Pixel coordinate grounding data:

[Start of section]

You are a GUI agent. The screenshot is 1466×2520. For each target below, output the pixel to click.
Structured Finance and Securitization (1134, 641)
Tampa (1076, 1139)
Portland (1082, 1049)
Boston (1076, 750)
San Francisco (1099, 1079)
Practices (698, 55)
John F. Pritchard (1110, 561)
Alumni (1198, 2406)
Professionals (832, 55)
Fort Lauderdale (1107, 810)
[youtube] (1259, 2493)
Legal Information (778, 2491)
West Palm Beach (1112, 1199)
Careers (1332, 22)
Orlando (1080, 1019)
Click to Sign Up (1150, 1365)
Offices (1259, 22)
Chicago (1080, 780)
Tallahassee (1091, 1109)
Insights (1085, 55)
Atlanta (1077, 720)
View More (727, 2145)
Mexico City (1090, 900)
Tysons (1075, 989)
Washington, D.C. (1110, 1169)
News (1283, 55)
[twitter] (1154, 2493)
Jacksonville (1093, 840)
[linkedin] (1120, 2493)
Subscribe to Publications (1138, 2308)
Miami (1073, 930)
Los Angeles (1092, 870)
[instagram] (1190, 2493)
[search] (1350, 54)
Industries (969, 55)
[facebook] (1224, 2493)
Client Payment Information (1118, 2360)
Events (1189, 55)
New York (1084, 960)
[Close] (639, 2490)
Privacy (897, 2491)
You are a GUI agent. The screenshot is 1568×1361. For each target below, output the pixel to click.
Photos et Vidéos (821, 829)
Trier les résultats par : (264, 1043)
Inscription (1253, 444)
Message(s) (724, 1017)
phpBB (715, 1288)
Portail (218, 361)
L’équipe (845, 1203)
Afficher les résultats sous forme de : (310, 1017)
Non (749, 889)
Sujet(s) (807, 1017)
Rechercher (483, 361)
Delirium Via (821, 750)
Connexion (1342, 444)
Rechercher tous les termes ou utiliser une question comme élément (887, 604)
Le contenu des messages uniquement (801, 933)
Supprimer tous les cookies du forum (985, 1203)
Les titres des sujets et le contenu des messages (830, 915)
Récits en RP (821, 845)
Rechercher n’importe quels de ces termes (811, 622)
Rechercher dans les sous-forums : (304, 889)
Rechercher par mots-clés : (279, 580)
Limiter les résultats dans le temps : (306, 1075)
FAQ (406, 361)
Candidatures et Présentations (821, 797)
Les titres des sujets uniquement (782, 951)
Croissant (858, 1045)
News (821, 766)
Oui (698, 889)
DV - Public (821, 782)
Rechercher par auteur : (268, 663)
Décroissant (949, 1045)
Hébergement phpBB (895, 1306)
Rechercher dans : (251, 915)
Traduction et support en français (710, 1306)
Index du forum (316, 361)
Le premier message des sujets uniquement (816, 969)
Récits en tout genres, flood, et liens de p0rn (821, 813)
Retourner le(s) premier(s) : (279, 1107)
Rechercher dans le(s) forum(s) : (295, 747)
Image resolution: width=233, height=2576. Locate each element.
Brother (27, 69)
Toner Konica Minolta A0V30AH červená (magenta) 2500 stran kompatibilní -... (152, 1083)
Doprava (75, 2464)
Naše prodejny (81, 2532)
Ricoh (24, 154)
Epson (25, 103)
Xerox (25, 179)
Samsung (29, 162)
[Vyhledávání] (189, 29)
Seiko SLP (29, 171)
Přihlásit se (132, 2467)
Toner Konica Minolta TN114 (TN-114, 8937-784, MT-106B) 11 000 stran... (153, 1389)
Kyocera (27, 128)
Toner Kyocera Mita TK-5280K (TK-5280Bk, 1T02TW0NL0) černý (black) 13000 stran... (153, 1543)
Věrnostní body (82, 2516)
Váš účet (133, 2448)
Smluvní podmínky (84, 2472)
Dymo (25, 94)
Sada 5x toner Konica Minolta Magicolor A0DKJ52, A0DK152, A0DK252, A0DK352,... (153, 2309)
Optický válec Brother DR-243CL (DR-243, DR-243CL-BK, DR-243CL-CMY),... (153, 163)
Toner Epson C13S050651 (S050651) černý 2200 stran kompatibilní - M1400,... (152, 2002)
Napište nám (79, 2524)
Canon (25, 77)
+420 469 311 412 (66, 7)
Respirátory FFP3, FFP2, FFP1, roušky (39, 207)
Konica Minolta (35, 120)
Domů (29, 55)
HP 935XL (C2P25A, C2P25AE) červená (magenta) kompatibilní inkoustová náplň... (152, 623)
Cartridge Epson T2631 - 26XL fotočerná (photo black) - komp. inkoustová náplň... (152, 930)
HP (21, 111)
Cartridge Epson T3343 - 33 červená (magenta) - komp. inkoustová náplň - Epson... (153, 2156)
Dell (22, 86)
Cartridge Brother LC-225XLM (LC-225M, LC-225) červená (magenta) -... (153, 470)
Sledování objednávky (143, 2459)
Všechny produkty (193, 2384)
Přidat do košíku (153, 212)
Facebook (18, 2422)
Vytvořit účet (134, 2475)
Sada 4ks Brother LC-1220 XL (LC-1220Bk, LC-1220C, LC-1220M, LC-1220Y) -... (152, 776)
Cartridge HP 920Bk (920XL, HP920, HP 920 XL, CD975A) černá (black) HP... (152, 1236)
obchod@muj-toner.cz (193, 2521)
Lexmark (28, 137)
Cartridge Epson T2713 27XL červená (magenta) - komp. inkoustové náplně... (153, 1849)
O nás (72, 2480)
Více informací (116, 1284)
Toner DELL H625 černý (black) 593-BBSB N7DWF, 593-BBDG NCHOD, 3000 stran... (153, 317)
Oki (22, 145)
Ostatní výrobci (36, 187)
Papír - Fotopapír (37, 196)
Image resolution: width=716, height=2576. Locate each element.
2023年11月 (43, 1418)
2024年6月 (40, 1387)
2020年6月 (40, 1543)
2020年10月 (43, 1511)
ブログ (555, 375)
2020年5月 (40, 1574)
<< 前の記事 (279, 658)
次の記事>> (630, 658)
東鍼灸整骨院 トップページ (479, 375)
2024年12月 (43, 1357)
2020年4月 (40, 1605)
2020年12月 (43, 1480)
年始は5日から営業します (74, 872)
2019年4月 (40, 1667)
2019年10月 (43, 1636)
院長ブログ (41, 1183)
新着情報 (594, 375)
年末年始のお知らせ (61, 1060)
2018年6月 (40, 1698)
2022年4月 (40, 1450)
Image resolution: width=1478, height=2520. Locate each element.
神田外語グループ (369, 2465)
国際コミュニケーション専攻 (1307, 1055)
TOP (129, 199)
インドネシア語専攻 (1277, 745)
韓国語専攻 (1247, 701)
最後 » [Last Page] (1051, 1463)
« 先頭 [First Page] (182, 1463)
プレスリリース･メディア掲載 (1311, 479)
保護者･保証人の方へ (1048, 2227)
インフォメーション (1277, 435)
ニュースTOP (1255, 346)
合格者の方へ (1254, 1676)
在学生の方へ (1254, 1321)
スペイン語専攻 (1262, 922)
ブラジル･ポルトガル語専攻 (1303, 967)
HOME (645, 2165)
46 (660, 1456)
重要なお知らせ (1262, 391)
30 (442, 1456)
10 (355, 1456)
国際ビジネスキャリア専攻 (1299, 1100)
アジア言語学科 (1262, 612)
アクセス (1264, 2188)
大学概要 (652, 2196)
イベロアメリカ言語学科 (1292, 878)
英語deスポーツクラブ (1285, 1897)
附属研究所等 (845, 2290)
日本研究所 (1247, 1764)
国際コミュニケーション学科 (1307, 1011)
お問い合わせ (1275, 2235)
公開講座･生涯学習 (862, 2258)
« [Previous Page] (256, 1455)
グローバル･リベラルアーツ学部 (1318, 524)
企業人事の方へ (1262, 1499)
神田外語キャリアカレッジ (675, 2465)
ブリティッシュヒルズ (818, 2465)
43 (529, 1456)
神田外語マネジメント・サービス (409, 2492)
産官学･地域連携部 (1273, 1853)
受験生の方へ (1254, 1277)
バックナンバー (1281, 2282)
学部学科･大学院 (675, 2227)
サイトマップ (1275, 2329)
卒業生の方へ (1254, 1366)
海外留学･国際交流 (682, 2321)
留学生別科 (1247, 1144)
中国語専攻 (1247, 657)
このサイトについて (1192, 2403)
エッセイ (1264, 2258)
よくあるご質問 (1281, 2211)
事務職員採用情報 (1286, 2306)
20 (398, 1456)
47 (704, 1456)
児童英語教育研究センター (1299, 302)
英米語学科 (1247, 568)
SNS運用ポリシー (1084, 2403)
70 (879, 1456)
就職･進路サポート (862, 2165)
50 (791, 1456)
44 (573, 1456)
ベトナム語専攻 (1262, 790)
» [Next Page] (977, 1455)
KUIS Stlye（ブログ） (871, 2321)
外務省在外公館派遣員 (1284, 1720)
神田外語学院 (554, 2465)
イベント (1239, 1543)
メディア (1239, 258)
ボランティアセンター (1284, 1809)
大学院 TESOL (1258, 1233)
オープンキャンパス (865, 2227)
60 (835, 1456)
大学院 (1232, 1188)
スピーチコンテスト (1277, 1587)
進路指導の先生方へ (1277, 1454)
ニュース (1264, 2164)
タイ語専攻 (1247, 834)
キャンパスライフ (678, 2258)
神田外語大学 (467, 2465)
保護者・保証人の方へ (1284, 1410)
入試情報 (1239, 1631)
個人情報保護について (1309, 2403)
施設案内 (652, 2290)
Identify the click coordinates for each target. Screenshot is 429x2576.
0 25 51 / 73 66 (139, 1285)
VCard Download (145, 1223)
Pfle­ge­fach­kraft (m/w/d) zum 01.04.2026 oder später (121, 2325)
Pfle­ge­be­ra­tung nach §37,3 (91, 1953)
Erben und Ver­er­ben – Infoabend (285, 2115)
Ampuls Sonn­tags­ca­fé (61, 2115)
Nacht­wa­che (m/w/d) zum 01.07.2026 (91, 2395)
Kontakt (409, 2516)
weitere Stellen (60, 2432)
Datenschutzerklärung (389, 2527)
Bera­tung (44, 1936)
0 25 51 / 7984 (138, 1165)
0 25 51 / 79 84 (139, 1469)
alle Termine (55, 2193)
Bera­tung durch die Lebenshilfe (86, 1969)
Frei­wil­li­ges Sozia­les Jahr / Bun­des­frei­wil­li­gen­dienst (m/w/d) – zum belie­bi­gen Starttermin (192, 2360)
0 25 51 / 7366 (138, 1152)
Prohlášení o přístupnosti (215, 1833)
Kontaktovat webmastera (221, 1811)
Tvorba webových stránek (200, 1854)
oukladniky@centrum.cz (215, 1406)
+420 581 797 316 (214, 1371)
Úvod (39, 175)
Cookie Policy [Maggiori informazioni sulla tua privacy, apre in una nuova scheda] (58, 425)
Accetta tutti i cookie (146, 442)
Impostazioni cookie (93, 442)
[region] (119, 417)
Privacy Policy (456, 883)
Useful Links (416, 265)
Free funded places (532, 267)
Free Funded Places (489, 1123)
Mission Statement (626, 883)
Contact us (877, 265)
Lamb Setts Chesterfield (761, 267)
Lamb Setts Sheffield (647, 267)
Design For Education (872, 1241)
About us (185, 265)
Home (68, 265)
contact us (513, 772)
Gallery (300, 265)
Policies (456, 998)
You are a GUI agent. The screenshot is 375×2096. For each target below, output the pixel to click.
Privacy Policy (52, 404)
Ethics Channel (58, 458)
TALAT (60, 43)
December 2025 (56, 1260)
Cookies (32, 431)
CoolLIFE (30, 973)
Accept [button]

[End of section]

» EXERCISE REQUIREMENTS
For each line in the records that holds "résultats", show that line as it stands.

» YOUR SOLUTION
Trier les résultats par : (264, 1043)
Afficher les résultats sous forme de : (310, 1017)
Limiter les résultats dans le temps : (306, 1075)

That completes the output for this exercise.